(Dataset excerpts)
%%

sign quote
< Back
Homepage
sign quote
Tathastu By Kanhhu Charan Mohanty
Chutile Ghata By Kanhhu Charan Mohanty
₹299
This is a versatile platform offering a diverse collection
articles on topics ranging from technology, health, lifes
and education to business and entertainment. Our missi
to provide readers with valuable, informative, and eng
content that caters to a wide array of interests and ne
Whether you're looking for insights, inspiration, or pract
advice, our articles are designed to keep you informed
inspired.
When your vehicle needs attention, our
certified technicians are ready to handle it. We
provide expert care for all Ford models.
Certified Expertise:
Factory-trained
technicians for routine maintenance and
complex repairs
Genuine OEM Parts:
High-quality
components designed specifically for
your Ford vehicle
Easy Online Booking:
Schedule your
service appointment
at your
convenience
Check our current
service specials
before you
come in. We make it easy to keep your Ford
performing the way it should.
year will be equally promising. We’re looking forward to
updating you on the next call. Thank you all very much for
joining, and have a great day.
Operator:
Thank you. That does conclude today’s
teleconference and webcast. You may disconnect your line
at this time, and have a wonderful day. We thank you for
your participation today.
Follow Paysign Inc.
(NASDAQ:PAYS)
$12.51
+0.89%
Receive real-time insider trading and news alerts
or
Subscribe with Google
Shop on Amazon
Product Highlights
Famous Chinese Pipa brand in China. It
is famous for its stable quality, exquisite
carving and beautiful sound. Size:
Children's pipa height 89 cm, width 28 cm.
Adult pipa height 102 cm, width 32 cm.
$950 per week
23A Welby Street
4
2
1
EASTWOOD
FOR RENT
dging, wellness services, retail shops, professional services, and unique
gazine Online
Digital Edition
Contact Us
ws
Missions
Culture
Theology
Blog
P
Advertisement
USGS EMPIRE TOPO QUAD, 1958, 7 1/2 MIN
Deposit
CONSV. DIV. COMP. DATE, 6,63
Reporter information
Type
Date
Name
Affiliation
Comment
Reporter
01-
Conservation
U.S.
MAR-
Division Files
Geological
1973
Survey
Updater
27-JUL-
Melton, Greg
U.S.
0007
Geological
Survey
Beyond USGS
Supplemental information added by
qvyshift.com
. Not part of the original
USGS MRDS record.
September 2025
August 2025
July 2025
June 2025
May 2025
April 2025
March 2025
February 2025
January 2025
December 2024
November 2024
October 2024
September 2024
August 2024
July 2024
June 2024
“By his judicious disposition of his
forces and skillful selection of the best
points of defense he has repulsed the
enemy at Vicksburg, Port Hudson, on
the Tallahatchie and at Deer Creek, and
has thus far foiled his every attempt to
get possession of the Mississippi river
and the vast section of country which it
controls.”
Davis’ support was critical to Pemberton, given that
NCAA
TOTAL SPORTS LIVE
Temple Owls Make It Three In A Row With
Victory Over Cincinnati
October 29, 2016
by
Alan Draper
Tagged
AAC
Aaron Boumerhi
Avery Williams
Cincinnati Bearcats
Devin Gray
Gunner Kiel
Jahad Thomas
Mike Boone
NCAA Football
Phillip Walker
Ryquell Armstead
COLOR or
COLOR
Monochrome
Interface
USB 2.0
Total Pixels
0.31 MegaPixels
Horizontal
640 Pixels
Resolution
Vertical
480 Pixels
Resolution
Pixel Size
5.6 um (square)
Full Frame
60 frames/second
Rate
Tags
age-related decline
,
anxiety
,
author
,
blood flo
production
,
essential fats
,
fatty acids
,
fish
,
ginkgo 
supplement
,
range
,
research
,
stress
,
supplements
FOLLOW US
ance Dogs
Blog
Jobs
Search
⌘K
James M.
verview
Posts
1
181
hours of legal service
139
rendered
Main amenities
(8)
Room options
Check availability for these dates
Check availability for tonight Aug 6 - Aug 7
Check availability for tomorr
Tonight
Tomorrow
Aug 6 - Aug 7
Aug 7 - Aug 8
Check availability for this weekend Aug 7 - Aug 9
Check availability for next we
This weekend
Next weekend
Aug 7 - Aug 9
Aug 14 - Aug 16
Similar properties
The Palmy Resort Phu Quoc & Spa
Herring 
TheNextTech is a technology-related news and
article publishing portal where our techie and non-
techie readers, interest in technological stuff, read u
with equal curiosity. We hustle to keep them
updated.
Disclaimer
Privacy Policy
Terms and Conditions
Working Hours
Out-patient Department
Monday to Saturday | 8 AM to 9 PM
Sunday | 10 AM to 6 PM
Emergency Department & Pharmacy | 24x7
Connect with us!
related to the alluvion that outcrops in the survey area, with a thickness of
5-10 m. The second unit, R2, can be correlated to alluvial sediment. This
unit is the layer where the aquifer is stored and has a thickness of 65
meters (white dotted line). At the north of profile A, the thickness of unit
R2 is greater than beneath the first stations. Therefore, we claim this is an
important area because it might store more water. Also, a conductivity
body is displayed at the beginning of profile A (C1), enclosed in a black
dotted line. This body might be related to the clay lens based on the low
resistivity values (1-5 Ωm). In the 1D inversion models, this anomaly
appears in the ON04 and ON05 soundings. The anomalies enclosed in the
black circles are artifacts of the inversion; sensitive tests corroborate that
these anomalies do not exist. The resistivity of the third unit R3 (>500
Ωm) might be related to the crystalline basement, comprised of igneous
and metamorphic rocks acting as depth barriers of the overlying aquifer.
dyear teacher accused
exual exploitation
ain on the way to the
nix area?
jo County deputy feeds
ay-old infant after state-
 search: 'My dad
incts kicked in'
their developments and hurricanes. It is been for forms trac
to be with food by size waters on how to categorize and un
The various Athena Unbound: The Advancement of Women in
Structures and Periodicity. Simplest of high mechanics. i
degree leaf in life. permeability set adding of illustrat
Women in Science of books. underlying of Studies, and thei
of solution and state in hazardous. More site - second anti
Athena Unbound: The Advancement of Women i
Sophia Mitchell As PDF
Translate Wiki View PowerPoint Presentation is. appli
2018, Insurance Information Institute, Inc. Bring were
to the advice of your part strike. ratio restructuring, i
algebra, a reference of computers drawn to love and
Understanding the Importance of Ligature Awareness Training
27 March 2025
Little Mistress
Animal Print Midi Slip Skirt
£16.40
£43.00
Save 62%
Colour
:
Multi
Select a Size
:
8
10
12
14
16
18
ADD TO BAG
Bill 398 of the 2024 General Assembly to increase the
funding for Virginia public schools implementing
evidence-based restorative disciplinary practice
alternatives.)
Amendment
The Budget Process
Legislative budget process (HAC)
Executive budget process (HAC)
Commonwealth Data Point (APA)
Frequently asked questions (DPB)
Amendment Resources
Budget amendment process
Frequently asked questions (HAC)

%%

**REQUIREMENT:** Leave out every line above except those from the line with "and the vast section of country which it" up to and including the line with "Room options", and copy those exactly.

**EXERCISE RESPONSE:**
and the vast section of country which it
controls.”
Davis’ support was critical to Pemberton, given that
NCAA
TOTAL SPORTS LIVE
Temple Owls Make It Three In A Row With
Victory Over Cincinnati
October 29, 2016
by
Alan Draper
Tagged
AAC
Aaron Boumerhi
Avery Williams
Cincinnati Bearcats
Devin Gray
Gunner Kiel
Jahad Thomas
Mike Boone
NCAA Football
Phillip Walker
Ryquell Armstead
COLOR or
COLOR
Monochrome
Interface
USB 2.0
Total Pixels
0.31 MegaPixels
Horizontal
640 Pixels
Resolution
Vertical
480 Pixels
Resolution
Pixel Size
5.6 um (square)
Full Frame
60 frames/second
Rate
Tags
age-related decline
,
anxiety
,
author
,
blood flo
production
,
essential fats
,
fatty acids
,
fish
,
ginkgo 
supplement
,
range
,
research
,
stress
,
supplements
FOLLOW US
ance Dogs
Blog
Jobs
Search
⌘K
James M.
verview
Posts
1
181
hours of legal service
139
rendered
Main amenities
(8)
Room options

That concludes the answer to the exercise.